Parkinson's UK and Crohn's and Colitis UK commissioned the research, which was carried out by the York Health Economics Consortium. Read the full report.

Significant savings

It shows that extending prescription charge exemptions to people with long-term conditions would save the NHS:

  • £93 per person with Parkinson's per year
  • £180 per person with inflammatory bowel disease per year

It would result in:

  • 789 fewer A&E visits for people with Parkinson's
  • 3,796 fewer GP visits for people with Crohn's Disease

For working-age people with Parkinson's and inflammatory bowel disease in England who are not exempt from charges, the economic analysis suggests that any loss in prescription revenue from removing charges would be more than offset by savings to the NHS.

Savings would be made from a reduction in health complications due to people not taking their medication as prescribed. Previous research has shown around a third of people with long-term conditions who pay for prescriptions do not pick up or take their medication properly due to the cost.

£20 million would be saved by reductions in hospital admissions, inpatient days, A&E visits and GP appointments.

Stuck in the past

Matina Loizou, Senior Policy Adviser at Parkinson's UK and Co-Chair of the Prescription Charges Coalition, says:

"Medical progress has made so many strides over the past 5 decades, but this list is stuck in the past.

"No diagnosis should come with a bill – not from our NHS – and it is appalling that so many people have to pay for the privilege of having a long-term condition they certainly didn't ask for."

Jackie Glatter, Health Service Development Manager at Crohn's and Colitis UK and Co-Chair of the Prescription Charges Coalition says:

"The government has freely admitted that the current prescription exemption criteria are outdated and arbitrary and now we have proven it's a false economy.

"This broken system needs urgent reform to deliver both value for money for the taxpayer and to ensure people with long-term conditions get the vital medicines they need."
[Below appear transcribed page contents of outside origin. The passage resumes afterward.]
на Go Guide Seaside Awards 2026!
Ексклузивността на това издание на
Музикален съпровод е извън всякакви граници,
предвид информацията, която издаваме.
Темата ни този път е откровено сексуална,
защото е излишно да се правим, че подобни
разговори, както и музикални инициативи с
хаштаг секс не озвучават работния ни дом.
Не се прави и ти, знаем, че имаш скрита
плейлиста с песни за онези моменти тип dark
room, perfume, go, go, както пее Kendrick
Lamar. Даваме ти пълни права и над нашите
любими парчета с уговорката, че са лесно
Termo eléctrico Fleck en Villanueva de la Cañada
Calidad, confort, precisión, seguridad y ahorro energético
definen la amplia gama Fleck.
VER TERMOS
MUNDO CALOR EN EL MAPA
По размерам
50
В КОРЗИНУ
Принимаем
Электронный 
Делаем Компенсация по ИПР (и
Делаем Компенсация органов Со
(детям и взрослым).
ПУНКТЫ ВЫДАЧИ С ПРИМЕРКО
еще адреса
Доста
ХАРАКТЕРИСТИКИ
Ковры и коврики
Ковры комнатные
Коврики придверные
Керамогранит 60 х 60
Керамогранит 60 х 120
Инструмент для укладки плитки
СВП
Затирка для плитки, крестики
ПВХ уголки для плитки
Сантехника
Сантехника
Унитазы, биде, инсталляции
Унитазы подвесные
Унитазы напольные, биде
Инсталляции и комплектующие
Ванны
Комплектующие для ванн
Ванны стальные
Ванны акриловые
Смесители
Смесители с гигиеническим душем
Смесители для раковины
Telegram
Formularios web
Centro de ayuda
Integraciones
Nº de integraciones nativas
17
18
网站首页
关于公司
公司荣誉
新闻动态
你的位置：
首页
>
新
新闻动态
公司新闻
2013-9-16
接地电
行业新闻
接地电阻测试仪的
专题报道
Nick Hex, Associate Director at York Health Economics Consortium, at the University of York, says:

"Our analysis clearly shows that there's potential for overall cost savings to the NHS. 

"If people of working age with inflammatory bowel disease and Parkinson's were exempt from prescription charges, we could avoid any complications associated with not adhering to drug regimes. This would also improve the quality of life for patients who may not adhere to their drugs for cost reasons."